My parents had a terrific fight the night before dropping me off at boarding school. It was our first trip together outside of Saudi Arabia, and we’d just spent two weeks driving around the Scottish Highlands so my parents could replay the highlights of their early marriage and the beginnings of our family for Doug and me. It was a beautiful trip, but most of our pictures show me scowling in ripped jeans and a Nirvana T-shirt. I knew they’d all be going back to Saudi Arabia without me, and as much as I’d been confused and unnerved by my time there, it felt even weirder to be separating from my family.

I’d chosen St. Stephen’s Episcopal School in Austin, Texas, because I wanted to be near something familiar, even though the school itself was tucked way out in the swanky northwestern hills. Everything had been squared away for months—after our brief vacation, we would come back to Texas, camp out for a few days in the house in Georgetown, now empty since the renters had moved out, drop me and a trunkful of clothes off at boarding school, and then my parents and Doug would head back to Saudi. But at the last minute, my mother balked, simply digging in her heels and saying, “No. I can’t do it. This is wrong.”

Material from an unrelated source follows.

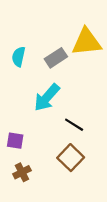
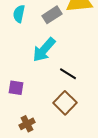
brown cross: (22, 172) -> (27, 124), moved

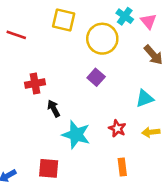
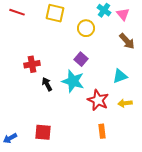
red line: (16, 35) -> (17, 12), moved
yellow circle: (102, 39) -> (86, 28), size x0.7
red star: (117, 128) -> (98, 100), size x1.5
cyan star: (76, 135) -> (73, 81), moved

My dad countered with all the logical arguments—the long-term plan, prior measured discussions, reassurances about my maturity and the quality of the school—but she wouldn’t budge and they both got loud. Ultimately, my dad asked me to make the final call. Honestly, it pissed me off. I was nervous about going to boarding school, but for the last year I’d been told this was the only option. I was fifteen years old, my bags were packed, and I already had a checkbook and a checking account in my name. My family was depending on me. Of course I went.

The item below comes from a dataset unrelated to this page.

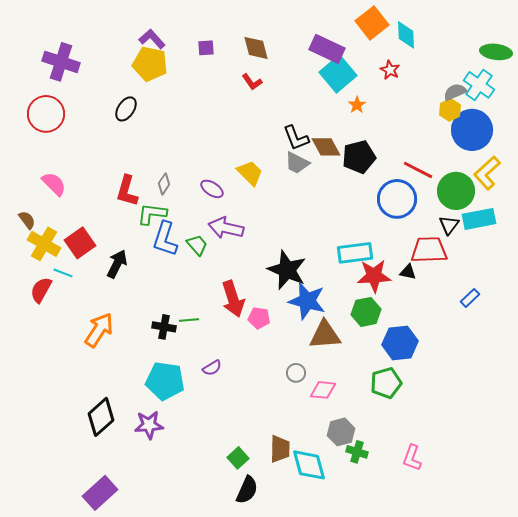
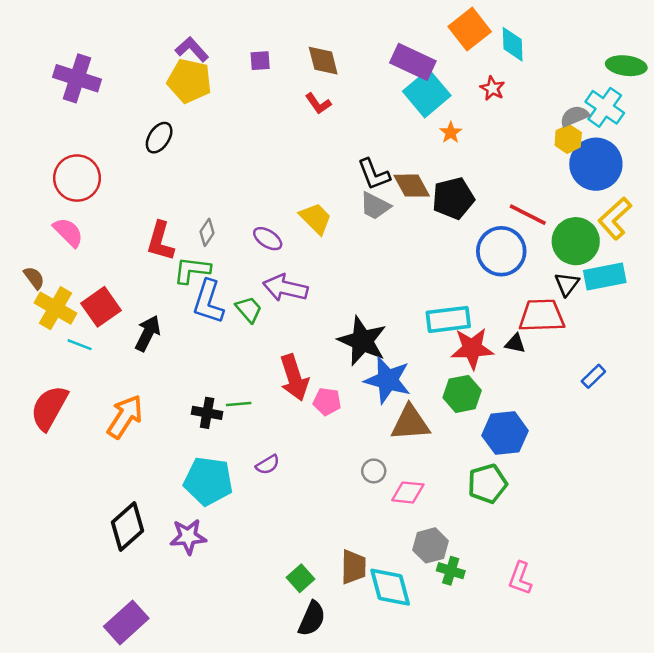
red circle: (46, 114) -> (77, 178), moved
red semicircle: (41, 290) -> (49, 408), moved, size x1.4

I was assigned to room 20 in “New Dorm,” so named even though it was more than four years old. A holdup in the paperwork to dedicate our building to a wealthy donor lasted until after another, newer dorm was built, named Towner House, and populated with other multiaddress girls. My room on the second floor had gray linoleum floors, two recessed closets with no doors on them, two black metal frame twin beds with four-inch-thick mattresses, and two battered wooden desks, mine with the word “FUCK” carved deeply into its surface. The room’s right side had already been claimed by my roommate, a tennis prodigy named Melanie from a town near Dallas.

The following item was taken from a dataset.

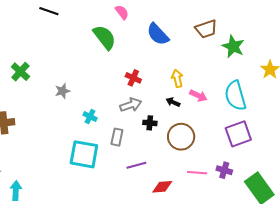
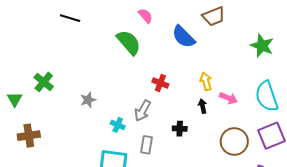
brown trapezoid: (206, 29) -> (214, 16), moved
black arrow: (173, 102) -> (203, 106), turned 56
gray arrow: (131, 105) -> (143, 111), moved, turned 140
brown circle: (181, 137) -> (234, 141), moved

My parents walked me around to find the coin-operated laundry room and the hall pay phone. This was in the days before cell phones, voice mail, and e-mail. This pay phone, shared with twenty other girls who may or may not pass on any messages they received, was my lifeline. A fax machine tucked away in the administrative office was the only way to exchange documents for signatures or get written permission to leave campus. And then, of course, there was international mail.